ABOUT THIS EXERCISE
Where does the string "finale" appear in the records? Copy every line that contains it.

= Beginning of Section =

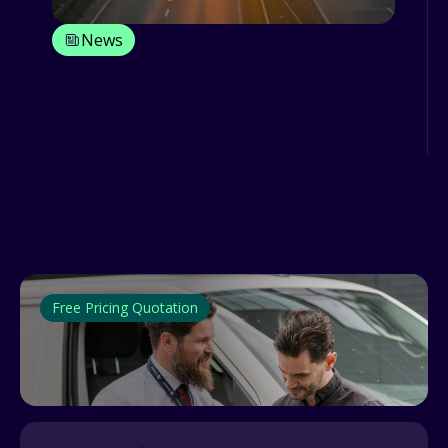
News
Gestion des conducteurs : 4 enjeux
auxquels les gestionnaires de flotte
sont confrontés
Free Pricing Quotation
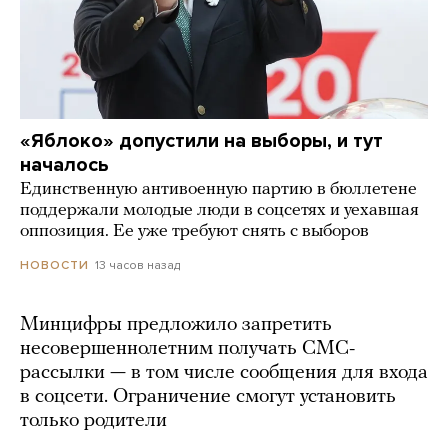
«Яблоко» допустили на выборы, и тут
началось
Единственную антивоенную партию в бюллетене
поддержали молодые люди в соцсетях и уехавшая
оппозиция. Ее уже требуют снять с выборов
13 часов назад
НОВОСТИ
Минцифры предложило запретить
несовершеннолетним получать СМС-
рассылки — в том числе сообщения для входа
в соцсети. Ограничение смогут установить
только родители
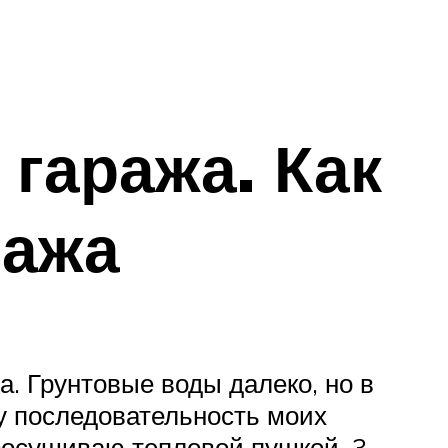
гаража. Как
ража
а. Грунтовые воды далеко, но в
шу последовательность моих
просушиваю тепловой пушкой. 3.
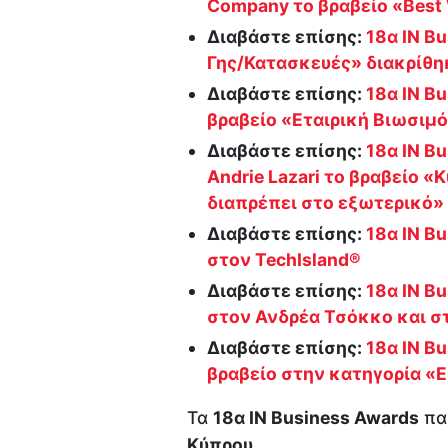
Company το βραβείο «Best
Διαβάστε επίσης:
18α IN B
Γης/Κατασκευές» διακρίθηκ
Διαβάστε επίσης:
18α IN B
βραβείο «Εταιρική Βιωσιμ
Διαβάστε επίσης:
18α IN Bu
Andrie Lazari το βραβείο 
διαπρέπει στο εξωτερικό»
Διαβάστε επίσης:
18α IN Bu
στον TechIsland®
Διαβάστε επίσης:
18α IN B
στον Ανδρέα Τσόκκο και σ
Διαβάστε επίσης:
18α IN B
βραβείο στην κατηγορία «
Τα
18α ΙΝ Βusiness Awards
πα
Κύπρου
.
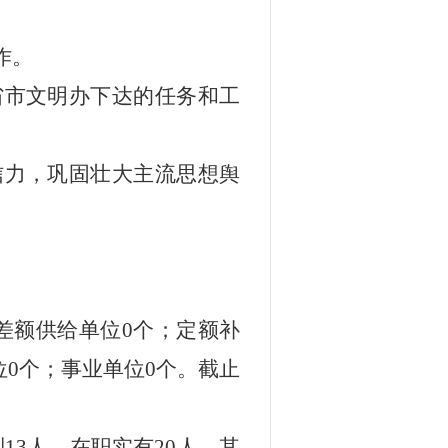
作。
省市文明办下达的任务和工
信力，巩固壮大主流思想舆
差额供给单位
0
个；定额补
位
0
个；事业单位
0
个。截止
制
13
人。在职实有
20
人，其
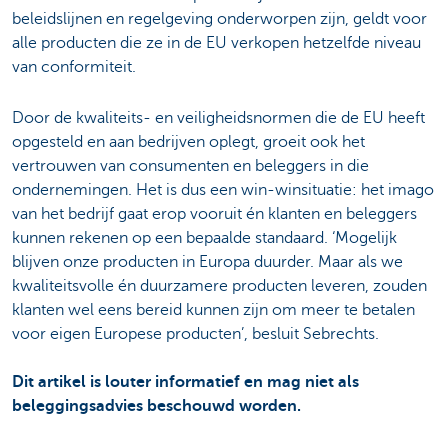
beleidslijnen en regelgeving onderworpen zijn, geldt voor
alle producten die ze in de EU verkopen hetzelfde niveau
van conformiteit.
Door de kwaliteits- en veiligheidsnormen die de EU heeft
opgesteld en aan bedrijven oplegt, groeit ook het
vertrouwen van consumenten en beleggers in die
ondernemingen. Het is dus een win-winsituatie: het imago
van het bedrijf gaat erop vooruit én klanten en beleggers
kunnen rekenen op een bepaalde standaard. ‘Mogelijk
blijven onze producten in Europa duurder. Maar als we
kwaliteitsvolle én duurzamere producten leveren, zouden
klanten wel eens bereid kunnen zijn om meer te betalen
voor eigen Europese producten’, besluit Sebrechts.
Dit artikel is louter informatief en mag niet als
beleggingsadvies beschouwd worden.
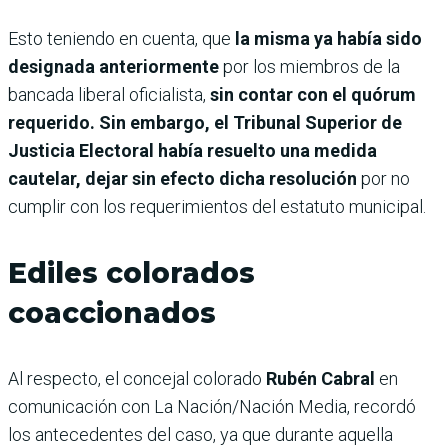
Esto teniendo en cuenta, que
la misma ya había sido
designada anteriormente
por los miembros de la
bancada liberal oficialista,
sin contar con el quórum
requerido. Sin embargo, el Tribunal Superior de
Justicia Electoral había resuelto una medida
cautelar, dejar sin efecto dicha resolución
por no
cumplir con los requerimientos del estatuto municipal.
Ediles colorados
coaccionados
Al respecto, el concejal colorado
Rubén Cabral
en
comunicación con La Nación/Nación Media, recordó
los antecedentes del caso, ya que durante aquella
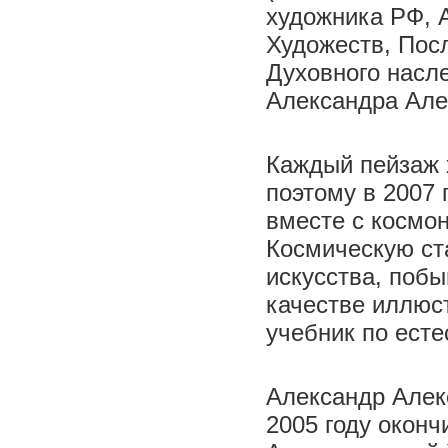
художника РФ, 
Художеств, Пос
Духовного насл
Александра Але
Каждый пейзаж х
поэтому в 2007
вместе с космо
Космическую ст
искусства, поб
качестве иллюс
учебник по есте
Александр Алекс
2005 году окон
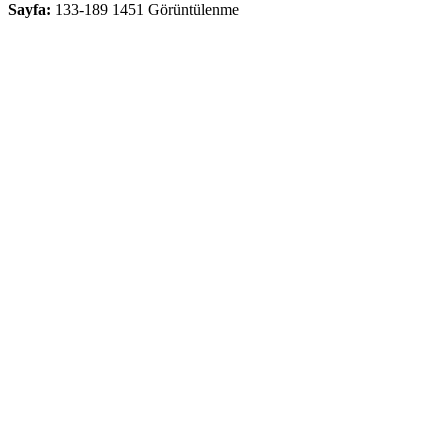
Sayfa:
133-189
1451 Görüntülenme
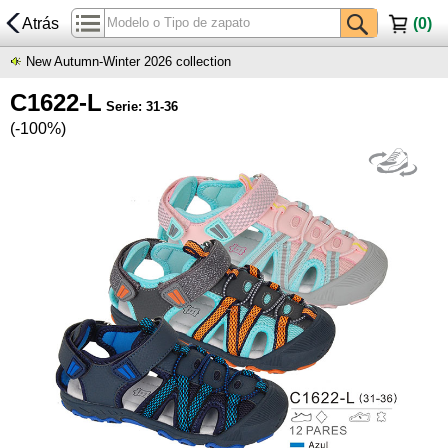
Atrás
(
0
)
New Autumn-Winter 2026 collection
C1622-L
Serie: 31-36
(-100%)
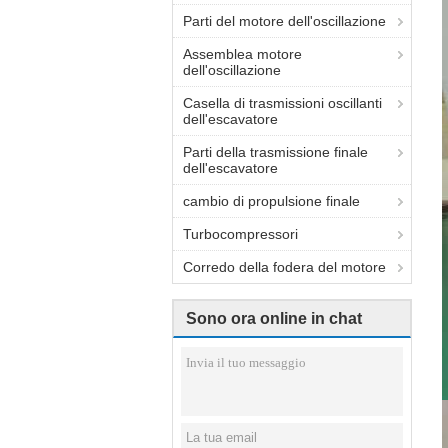
Parti del motore dell'oscillazione
Assemblea motore
dell'oscillazione
Casella di trasmissioni oscillanti
dell'escavatore
Parti della trasmissione finale
dell'escavatore
cambio di propulsione finale
Turbocompressori
Corredo della fodera del motore
Sono ora online in chat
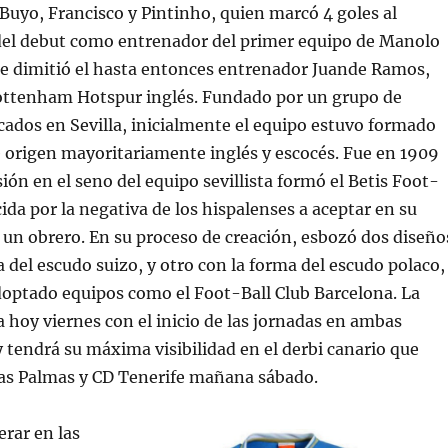
uyo, Francisco y Pintinho, quien marcó 4 goles al
 del debut como entrenador del primer equipo de Manolo
re dimitió el hasta entonces entrenador Juande Ramos,
Tottenham Hotspur inglés. Fundado por un grupo de
cados en Sevilla, inicialmente el equipo estuvo formado
 origen mayoritariamente inglés y escocés. Fue en 1909
ión en el seno del equipo sevillista formó el Betis Foot-
cida por la negativa de los hispalenses a aceptar en su
e un obrero. En su proceso de creación, esbozó dos diseño
 del escudo suizo, y otro con la forma del escudo polaco,
doptado equipos como el Foot-Ball Club Barcelona. La
hoy viernes con el inicio de las jornadas en ambas
 tendrá su máxima visibilidad en el derbi canario que
as Palmas y CD Tenerife mañana sábado.
rar en las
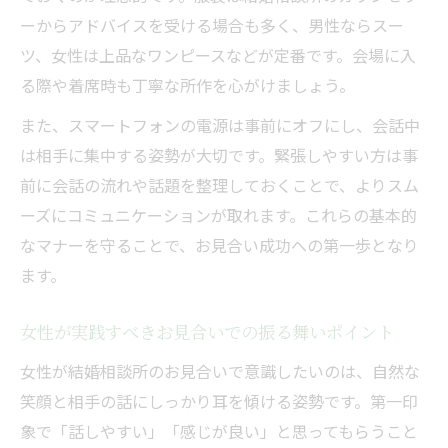
ーからアドバイスを受ける場合も多く、男性ならスー
ツ、女性は上品なワンピースなどが定番です。会場に入
る際や着席時も丁寧な所作を心がけましょう。
また、スマートフォンの電源は事前にオフにし、会話中
は相手に集中する姿勢が大切です。緊張しやすい方は事
前に会話の流れや話題を整理しておくことで、よりスム
ーズにコミュニケーションが取れます。これらの基本的
なマナーを守ることで、お見合い成功への第一歩となり
ます。
女性が実践すべきお見合いでの振る舞いポイント
女性が結婚相談所のお見合いで意識したいのは、自然な
笑顔と相手の話にしっかり耳を傾ける姿勢です。第一印
象で「話しやすい」「感じが良い」と思ってもらうこと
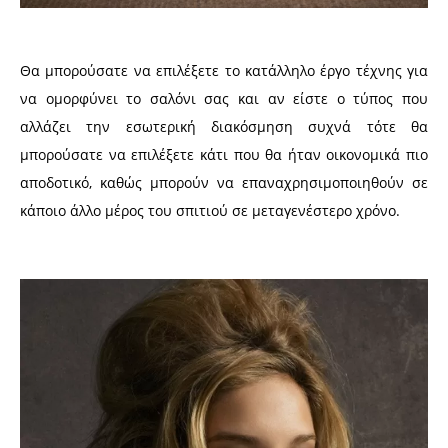
Θα μπορούσατε να επιλέξετε το κατάλληλο έργο τέχνης για
να ομορφύνει το σαλόνι σας και αν είστε ο τύπος που
αλλάζει την εσωτερική διακόσμηση συχνά τότε θα
μπορούσατε να επιλέξετε κάτι που θα ήταν οικονομικά πιο
αποδοτικό, καθώς μπορούν να επαναχρησιμοποιηθούν σε
κάποιο άλλο μέρος του σπιτιού σε μεταγενέστερο χρόνο.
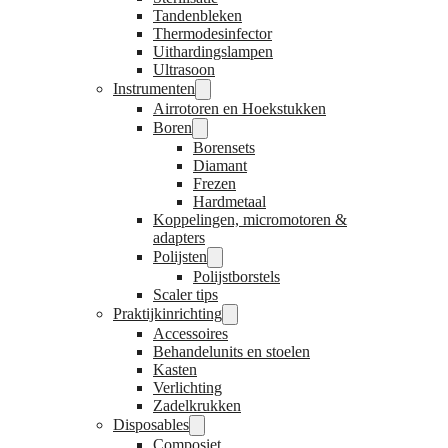
Tandenbleken
Thermodesinfector
Uithardingslampen
Ultrasoon
Instrumenten
Airrotoren en Hoekstukken
Boren
Borensets
Diamant
Frezen
Hardmetaal
Koppelingen, micromotoren &
adapters
Polijsten
Polijstborstels
Scaler tips
Praktijkinrichting
Accessoires
Behandelunits en stoelen
Kasten
Verlichting
Zadelkrukken
Disposables
Composiet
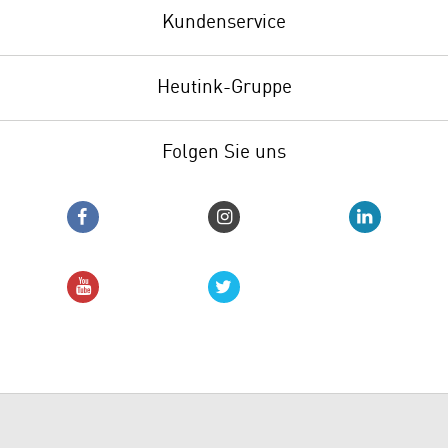
Kundenservice
Heutink-Gruppe
Folgen Sie uns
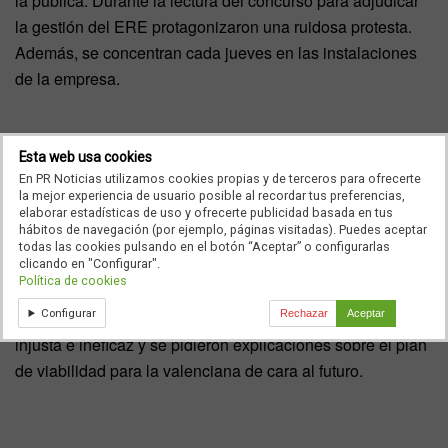
la pública. Durante la lectura del concurso para adjudicar
la gestión del ERE protagonizaron una ruidosa protesta.
Además, se concentran cada jueves en las instalaciones
de la empresa.
Esta web usa cookies
A mediados del mes de febrero
Ignacio Fernández Toxo,
En PR Noticias utilizamos cookies propias y de terceros para ofrecerte
secretario general de Comisiones Obreras, y
Paco Molina
,
la mejor experiencia de usuario posible al recordar tus preferencias,
secretario general del sindicato en la Comunidad
elaborar estadísticas de uso y ofrecerte publicidad basada en tus
hábitos de navegación (por ejemplo, páginas visitadas). Puedes aceptar
Valenciana,
presentaron un escrito ante la Generalitat
todas las cookies pulsando en el botón “Aceptar” o configurarlas
en rechazo al ERE en el que se defendía la necesidad de
clicando en "Configurar".
Política de cookies
una RTVV de calidad que de un buen servicio público. Se
Configurar
recordó a
Fabra
que plantar un ERE es una medida
Rechazar
Aceptar
injusta e ineficaz y se pidieron explicaciones sobre el plan
de viabilidad para la valenciana de cara al futuro.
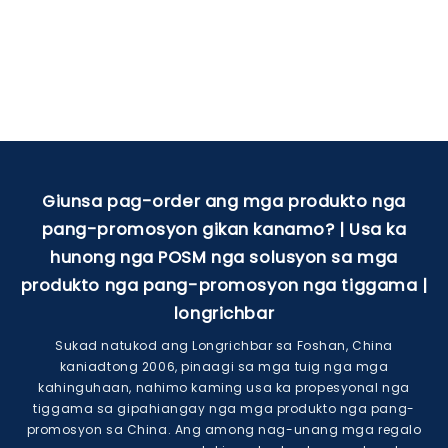
Giunsa pag-order ang mga produkto nga
pang-promosyon gikan kanamo? | Usa ka
hunong nga POSM nga solusyon sa mga
produkto nga pang-promosyon nga tiggama |
longrichbar
Sukad natukod ang Longrichbar sa Foshan, China
kaniadtong 2006, pinaagi sa mga tuig nga mga
kahinguhaan, nahimo kaming usa ka propesyonal nga
tiggama sa gipahiangay nga mga produkto nga pang-
promosyon sa China. Ang among nag-unang mga regalo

= End of Section =

RESULT OF THIS TASK
Parti della trasmissione finale
cambio di propulsione finale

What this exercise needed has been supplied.